Per potenziamento si intende predisporre un intervento educativo e clinico in grado di favorire lo sviluppo di una funzione che sta emergendo, non ancora emersa o affaticata per qualche motivo.
In altre parole significa promuovere le competenze del bambino al meglio delle potenzialità individuali, offrendo situazioni di apprendimento che accompagnano e potenziano adeguatamente lo sviluppo, nei tempi e con le modalità pertinenti.
Il concetto di potenziamento deriva da quello di sviluppo prossimale proposto da Vygotskij (1934). Secondo lo studioso, la zona di sviluppo prossimale corrisponde allo spazio intermedio tra il livello di sviluppo attuale del bambino, determinato dalla sua capacità di soluzione di problemi in modo indipendente, ed il suo livello di sviluppo potenziale.

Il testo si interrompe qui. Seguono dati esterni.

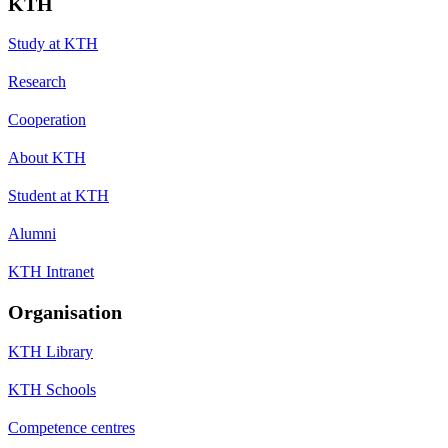
KTH
Study at KTH
Research
Cooperation
About KTH
Student at KTH
Alumni
KTH Intranet
Organisation
KTH Library
KTH Schools
Competence centres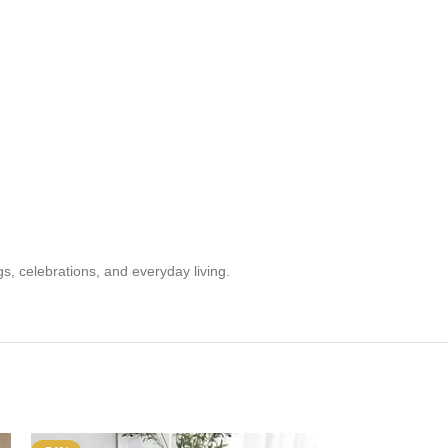
s, celebrations, and everyday living.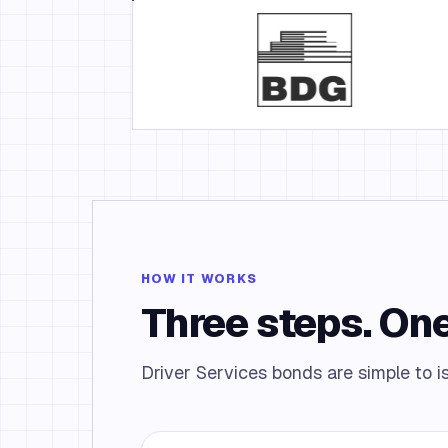
HOW IT WORKS
Three steps. One
Driver Services bonds are simple to i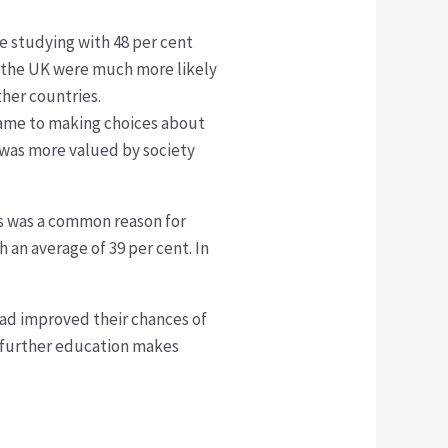
e studying with 48 per cent
in the UK were much more likely
ther countries.
came to making choices about
 was more valued by society
lls was a common reason for
 an average of 39 per cent. In
had improved their chances of
t further education makes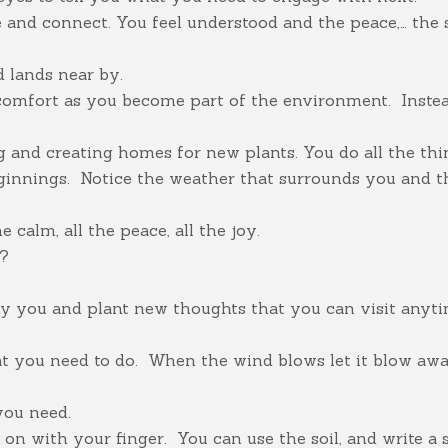
and connect. You feel understood and the peace,… the si
d lands near by.
comfort as you become part of the environment. Inste
g and creating homes for new plants. You do all the thi
innings. Notice the weather that surrounds you and th
 calm, all the peace, all the joy.
l?
ny you and plant new thoughts that you can visit anyt
hat you need to do. When the wind blows let it blow aw
you need.
e on with your finger. You can use the soil, and write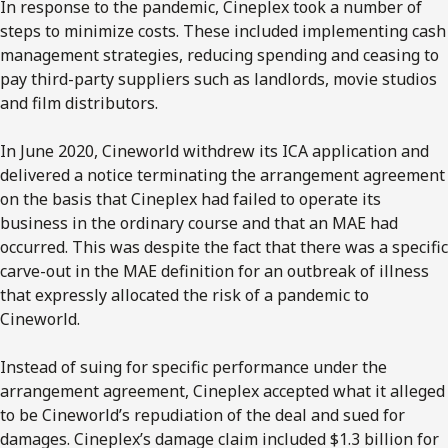
In response to the pandemic, Cineplex took a number of
steps to minimize costs. These included implementing cash
management strategies, reducing spending and ceasing to
pay third-party suppliers such as landlords, movie studios
and film distributors.
In June 2020, Cineworld withdrew its ICA application and
delivered a notice terminating the arrangement agreement
on the basis that Cineplex had failed to operate its
business in the ordinary course and that an MAE had
occurred. This was despite the fact that there was a specific
carve-out in the MAE definition for an outbreak of illness
that expressly allocated the risk of a pandemic to
Cineworld.
Instead of suing for specific performance under the
arrangement agreement, Cineplex accepted what it alleged
to be Cineworld’s repudiation of the deal and sued for
damages. Cineplex’s damage claim included $1.3 billion for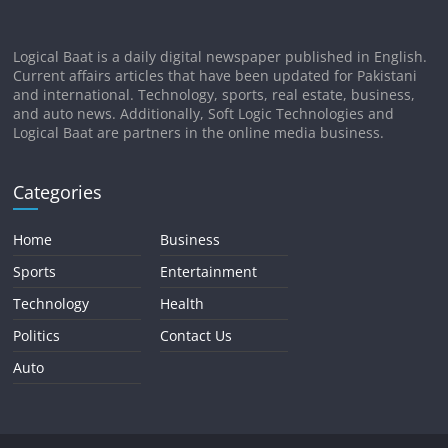
Logical Baat is a daily digital newspaper published in English.
Current affairs articles that have been updated for Pakistani
and international. Technology, sports, real estate, business,
and auto news. Additionally, Soft Logic Technologies and
Logical Baat are partners in the online media business.
Categories
Home
Business
Sports
Entertainment
Technology
Health
Politics
Contact Us
Auto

L’età evolutiva, inoltre, è caratterizzata da una grande plasticità e possibilità di cambiamento, quindi in presenza di interventi mirati e rigorosi è più possibile avere un miglioramento.
Per svolgere un programma di potenziamento efficace l’intervento deve essere finalizzato a promuovere l’acquisizione di una o più aree carenti. Un buon metodo di potenziamento implica che:
  • si conoscano i processi specifici e le fasi evolutive della loro maturazione;
  • l’intervento sia finalizzato ad aiutare il bambino nelle abilità più affaticate;
  • l’evoluzione del processo risulti migliore rispetto all’evoluzione naturale attesa.
Grande attenzione viene posta inoltre sull’efficacia dei percorsi e sulla misurazione del cambiamento nelle aree di lavoro del percorso di potenziamento.